= Shamsa Pur =

Village in Nangarhar Province, Afghanistan

Shamsa Pur is a village in Surkh-Rod District, Nangarhar Province, Afghanistan, located about 5 km downstream from Zargaran. On the south it is bordered by the Qara Khushkak wash and the Surkh Rod River to the north.

The community owns land adjacent to the PRT bridge across the wash. Prior to the bridge's construction, the communities on the left bank had to wade across the Surkh Rod to the north and were often cut off during the flooding period of the wash and the Surkh Rod River.

==Water==
Irrigation in the village is from the Surkh Rod and is delivered on-farm through the Shamsha Pur secondary canal which has its bifurcation at Qara Bagh. The community's shallow well, dug by an NGO, is almost dry and the pumping mechanism in disrepair; instead the community uses water from the Surkh Rod. The kuchi women use the water from the wash for their laundry. Ritual ablutions are performed by the men in the canal. There is no karez.

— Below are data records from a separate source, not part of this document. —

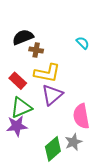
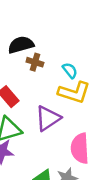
cyan semicircle: (83, 43) -> (70, 70), moved
yellow L-shape: (47, 73) -> (74, 92), moved

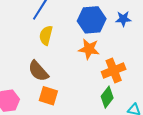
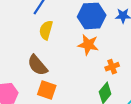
orange cross: (114, 70) -> (112, 67), size x0.6

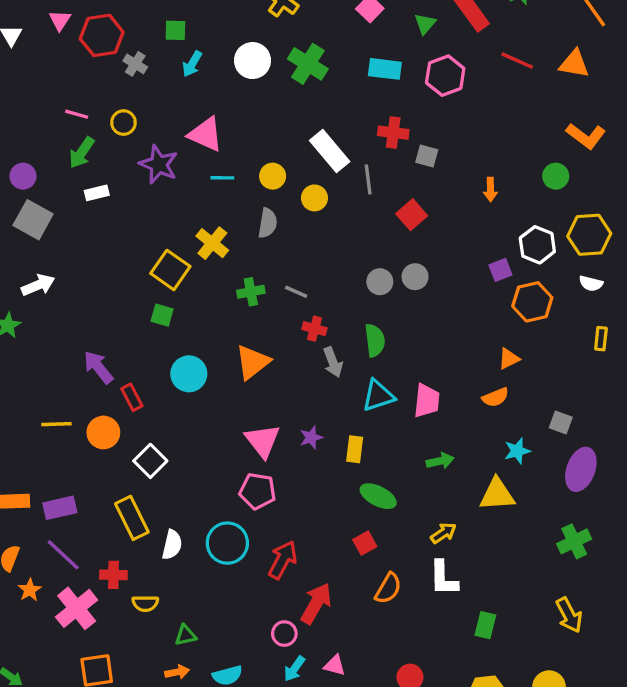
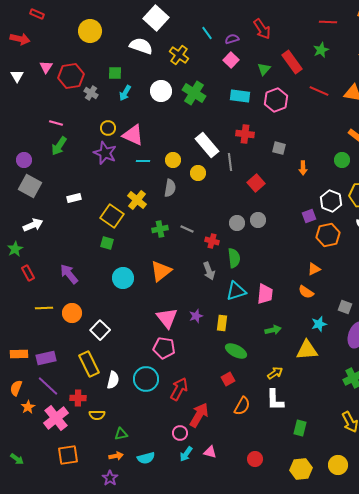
yellow circle: (123, 123) -> (108, 128), moved
gray square: (427, 156) -> (279, 148), moved
white rectangle: (97, 193) -> (74, 198), moved
red cross: (314, 329) -> (212, 241), moved
red rectangle: (132, 397) -> (28, 273), moved
orange semicircle: (495, 397) -> (306, 292), turned 56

===Canal system and maintenance===
The tertiary canal which serves this community is 6–7 km long. Cleaning is carried out by the land owners’ sharecroppers on an as-needs basis, as the canal does not suffer from heavy silting. Those who do not own land or work on the irrigated land do not participate in any of the cleaning activities. Cleaning is usually done from the head of the canal to the tail, but the system is flexible. The labourers work as a gang and divide the cleaning allocation between them. Work is allocated proportionally to the amount of land and water rights of each landlord or sharecropper at the rate of one person per day for those with less than 20 jerib (4 ha) of land, and two people per day for those with over 20 jerib. Only one or two individuals own more than 50 jerib. A landlord with 30 jerib of land, or his sharecroppers, is Social Water Management 17 expected to clean more meterage of the canal than a land owner with 10 jerib, since under the traditional hashar system the former landlord is required to provide more labourers than those with less land. Under normal circumstances it will take the community 6–7 days to clean the canal from head to tail. In the last two years’ cleaning cycle, the hashar system has been modified because of external interventions implemented by an international organisation (a Food-for-Work programme in the first year and a Cash-for-Work programme in the second). In the former, labourers (not just sharecroppers or land owners) were paid at the rate of 7 kg of wheat per working day, in the latter, payment was at the rate of US$2.50 per day.